Jill Tomasson Goodwin
Taken together, the titles of these recently published books capture the essential features of Canadian radio drama. Words on Waves alludes to the transmitting of sound over air waves, the technological development synonymous with radio; All the Bright Company, to the luminaries who congregated in Toronto to create the Golden Age of Canadian radio drama; and Image in the Mind, to the mental staging of dramas in the listeners' imaginations. From the mid-1940s to the mid-1950s the medium of radio, the creators of radio drama, and the listening audience came together in a dramatic and unique way in Canada, a fact revealed by these three books as they chronicle a little-researched decade of our theatre history.
Each book provides a different but complementary perspective on this fascinating medium and era. Words on Waves presents Earle Birney's radio dramas; All the Bright Company focuses on plays written for one CBC series, Stage, and Image in the Mind surveys the development of all the CBC radio drama series during 1940s and '50s. By consulting all three, readers can chart the development of one writer contributing to several radio drama series, several writers contributing to one series, and have access to a survey of all the series for the decade 1944-54. Charting this development is worth the reader's effort: radio trained many of Canada's best actors, directors, and writers, and the resulting dramas set the standard for the Americans and British for over a decade.
In Words on Waves, Earle Birney has selected eight of the fourteen radio plays that he wrote for the CBC from 1946 to 1957, some broadcast nationally on Wednesday Night (produced by Andrew Allan and Esse Ljungh), others broadcast regionally from Vancouver (by Robert Allen). Consisting of translations/adaptations, adaptations, and originals, these plays cover a startling range of historical eras and genres: from Old and Middle English poetry through short stories set in Napoleonic France and a fantastical English village, to an original play set in contemporary British Columbia. Professor Howard Fink's critical introduction admirably places these plays both in the context of their literary sources and their CBC production, and suggests how Birney's experiments in radio drama both influenced and were influenced by his poetry.
In his preface, appropriately entitled 'Words to Make Waves,' Birney plays off the more literal sense of 'making waves' - writing for radio - against another, more figurative one: writing to create a stir. Certainly his plays set out to do both. In writing for radio, Birney focused much of his effort on the oral/aural features of the medium. Inspired perhaps as a poet, and undoubtedly as a Chaucer scholar, Birney wanted to rekindle his listeners' appreciation of the ancient oral traditions of Old and Middle English poetry via the contemporary oral medium of radio. Fully five of the eight plays in this collection derive from or deal with themes from Anglo-Saxon poetry and drama. To heighten his poetics, Birney emphasizes the sound qualities of radio to accent the strong alliteration and noun-couplings of the early English poem Beowulf (broadcast in 1950). And to landscape the listeners' imaginations with the dream allegory of Langland's Piers Plowman (1957) he uses radio's appeal to the mental rather than the physical eye.
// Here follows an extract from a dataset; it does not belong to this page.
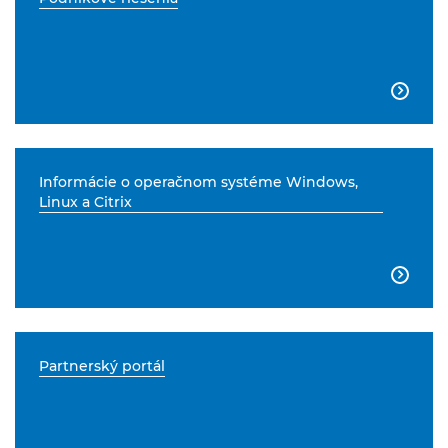

Informácie o operačnom systéme Windows,
Linux a Citrix

Partnerský portál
Birney's two adaptations, on the other hand, focus on radio's mass audience and social impact: The Griffin and the Minor Canon (1950) and The Third "Shepherds Play" (1950), as well as his most famous original drama, Damnation of Vancouver (1952), all attempt social criticism. In each, Birney combines two important features of radio - its large audiences and its intimacy - to 'bring home,' so to speak, the need for every Canadian to scrutinize his or her values, beliefs, and opinions. In The Griffin the instrument of social criticism is a fantastical creature who arrives to scold and reform the recreant inhabitants of an English (or, as Birney adds, an 'Old Ontario') town. In The Third "Shepherds' Play" Christ's nativity, set in Vanderhoof B.C., sets the critical process in motion. In Damnation of Vancouver a series of witnesses, including Captain George Vancouver, an Indian chief, and a UBC geologist testify before a court of inquiry bent on condemning the city for its present-day follies. All were written to make waves, and for the most part Birney seems to have achieved this effect, though not always in the way he intended. The CBC, for instance, never aired The Third "Shepherds' Play", fearing that its audiences might find the theme too outrageous and the content too blasphemous.
All the Bright Company collects eleven plays from the drama series identified with the Golden Age of Canadian radio drama, Canada's 'national theatre of the air,' CBC's Stage. Professors Howard Fink and John Jackson, who head the Radio Drama Project at Concordia University, provide a knowledgeable yet compact introduction, outlining the theatrical and historical context for Stage's debut on 23 January 1944, and describing how its originator and producer-director, Andrew Allan, made it such a controversial and daring programme. With powers far more sweeping than those of stage directors today, Allan hired everyone in his company, from the actors and actresses to the musicians and sound-effects men, selected and edited writers' scripts and even suggested ideas for musical scores. All to one effect: to delight and challenge CBC's listening audience with excellent theatre and, often, scathing social criticism.
Of the more famous writers Allan assembled for Stage during his tenure (1944-55), most are represented in this volume, only some of whom readers will recognize, such as Len Peterson, Lister Sinclair, W.O. Mitchell, and Patricia Joudry. Others who wrote primarily for radio will be less well known: Tommy Tweed, Fletcher Markle, Gerald Noxon, Joseph Schull, Reuben Ship, Harry Boyle and Andrew Allan himself. For each of them Fink and Jackson provide a brief introduction to their work in radio and to the anthologized play that follows.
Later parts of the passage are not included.